This lady right here—gold medal-winning, world record-setting Paralympian Deb Willows—taught me so much about perseverance and overcoming one's circumstances. She also taught me what it looks like to go for the gold with God.
When I saw the theme for this month, “A Metaphor from the Olympics,” I was thrilled. Having co-authored Deb’s memoir, Living Beyond My Circumstances, I knew I had a storehouse of information and inspiration.
As writers and as Christians, how can we, too, go for the gold?
When Deb was a girl, she sat watching the Olympics with her dad. When she saw the swimming events, she said, "I want to do that."
Now, because Deb has cerebral palsy, her limbs don't always do what she wants them to. Many parents would have encouraged their child to set the bar a little lower, but not the Willows. They provided her with every opportunity to achieve her dreams—and she did.

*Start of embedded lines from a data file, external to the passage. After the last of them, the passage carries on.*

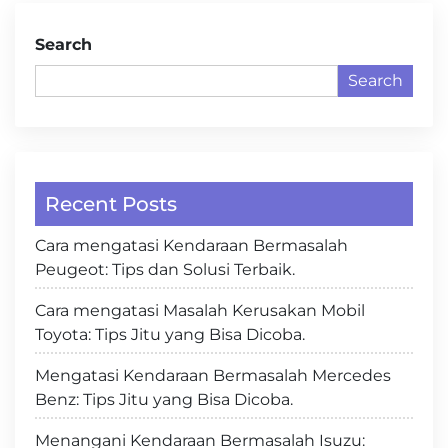
Search
Search
Recent Posts
Cara mengatasi Kendaraan Bermasalah
Peugeot: Tips dan Solusi Terbaik.
Cara mengatasi Masalah Kerusakan Mobil
Toyota: Tips Jitu yang Bisa Dicoba.
Mengatasi Kendaraan Bermasalah Mercedes
Benz: Tips Jitu yang Bisa Dicoba.
Menangani Kendaraan Bermasalah Isuzu:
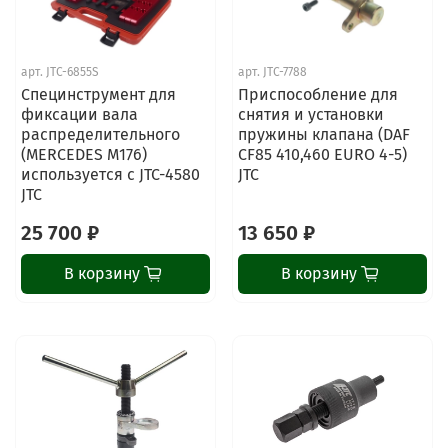
арт.
JTC-6855S
арт.
JTC-7788
Специнструмент для
Приспособление для
фиксации вала
снятия и установки
распределительного
пружины клапана (DAF
(MERCEDES M176)
CF85 410,460 EURO 4-5)
используется с JTC-4580
JTC
JTC
25 700 ₽
13 650 ₽
В корзину
В корзину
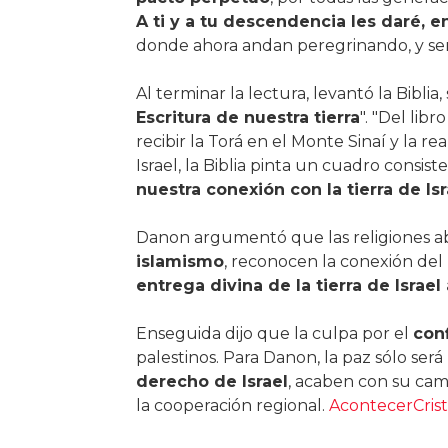
A ti y a tu descendencia les daré, e
donde ahora andan peregrinando, y seré
Al terminar la lectura, levantó la Biblia, 
Escritura de nuestra tierra
". "Del lib
recibir la Torá en el Monte Sinaí y la re
Israel, la Biblia pinta un cuadro consist
nuestra conexión con la tierra de I
Danon argumentó que las religiones a
islamismo
, reconocen la conexión del 
entrega divina de la tierra de Israel
Enseguida dijo que la culpa por el
conf
palestinos. Para Danon, la paz sólo será
derecho de Israel
, acaben con su cam
la cooperación regional.
AcontecerCrist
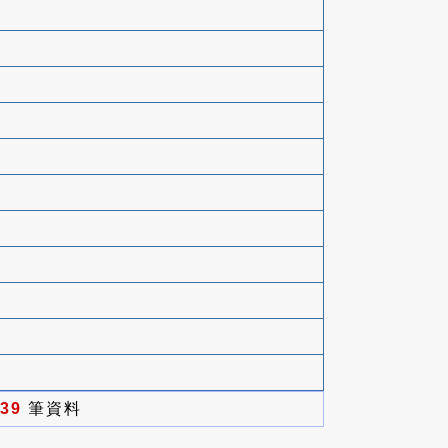
39
筆資料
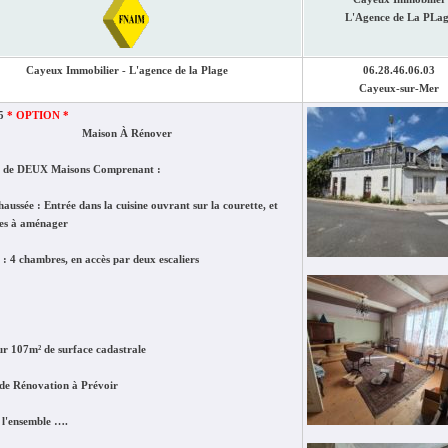
L'Agence de La PLa
Cayeux Immobilier - L'agence de la Plage
06.28.46.06.03
Cayeux-sur-Mer
35
* OPTION *
Maison À Rénover
 de DEUX Maisons Comprenant :
aussée : Entrée dans la cuisine ouvrant sur la courette, et
ces à aménager
 : 4 chambres, en accès par deux escaliers
ur 107m² de surface cadastrale
de Rénovation à Prévoir
 l'ensemble ….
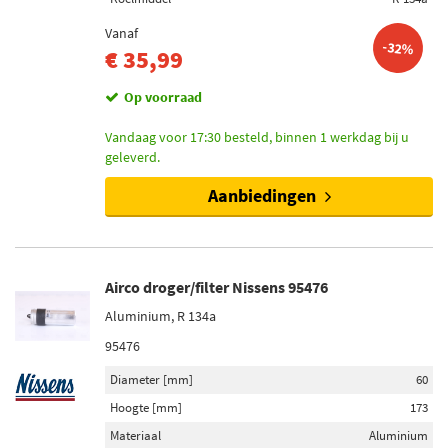
Vanaf
-32%
€ 35,99
Op voorraad
Vandaag voor 17:30 besteld, binnen 1 werkdag bij u
geleverd.
Aanbiedingen
Airco droger/filter Nissens 95476
Aluminium, R 134a
95476
Diameter [mm]
60
Hoogte [mm]
173
Materiaal
Aluminium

What can we learn from this?
If there's something seemingly impossible that we want to achieve, let's prayerfully ask God for wisdom and direction and do all we can to achieve our dreams (unless, of course, the Lord directs us on another path). It may just pay off in ways we'd never imagined.
Commit to Practice, Practice, and More Practice
Deb didn't just show up at an event and say, "Well, I'm here. Let's do this!" Of course not.
She spent countless hours in the pool strengthening her limbs and learning how to propel herself down the lane ... as well as learning to propel her wheelchair through a slalom course, play wheelchair soccer and bocci ball.
When she felt like it, she practiced. When she didn't feel like it, she practiced. When a migraine hit, if at all possible, she practiced.
This woman's determination has taught me that anything worth achieving is worth hours of planning, preparation, and practice—even when we don't feel like it. This is true whether we're on our way to becoming a record-setting athlete or the best freelance columnist our local newspaper has ever hired.
Press Through the Hard Times
I already mentioned Deb's migraines, but one thing especially impressed me. As she said, the organizers of a Paralympic event won't reschedule simply because an athlete has a headache. Deb has competed when her body wanted nothing more than to stay in bed.
Deb also tells of another Paralympian with whom she played wheelchair soccer. During the match, there was a loud crunch. This man's foot had gotten squashed between his footplate and that of another athlete's. The truly amazing thing is this: he refused to let the doctor put on a cast until after his swimming events. Talk about dedication.
Do I have this kind of dedication when I face hard times in my own life? Too often I'd have to say no. In fact, I can't even imagine persevering in these scenarios. What about you?
Don't Give Up When You Don't Achieve Gold
Deb was away from home competing in the Games. Normally, she would get in touch with her family after she had won a medal (or several medals). On this particular occasion, she hadn't won any medals or set any world records, but she did want to talk to her family. So she called home and who should answer but her brother.
He asked, "Did you win?"
When Deb said she hadn't, he asked why she was calling.
It is important to do the best we can—to do everything in the name of Jesus as it says in Colossians 3:17—but that doesn't necessarily mean we'll win a gold medal or hit the best seller list. However, one thing's for sure, if we give up, we never will.
By the way, Deb and all the members of her family are extremely close and have great fun together.
Give God the Glory
Here's Deb's perspective on what's truly important:
"In a very real sense, the medals I won are worthless. But when I share my faith with others, now that is pure gold. If back on that June day I did not swim my race, how many opportunities to share God's love would I have missed?" (from Living Beyond My Circumstances)
It reminds me of 1 Corinthians 9:24-27, which says, "Do you not know that in a race all the runners run, but only one receives the prize? So run that you may obtain it. Every athlete exercises self-control in all things. They do it to receive a perishable wreath, but we an imperishable. So I do not run aimlessly; I do not box as one beating the air. But I discipline my body and keep it under control, lest after preaching to others I myself should be disqualified" (ESV).
Will you go for the gold this day? And will you give God all the glory whether you achieve your dreams or not?
Steph Beth Nickel is a freelance writer and editor (among other things). She seeks to go for the gold from her home in southwestern Ontario. Deb and Steph are currently working on a follow-up book that will cover the years after Deb’s active involvement in sports. They’ve given it the working title Still Living Beyond My Circumstances.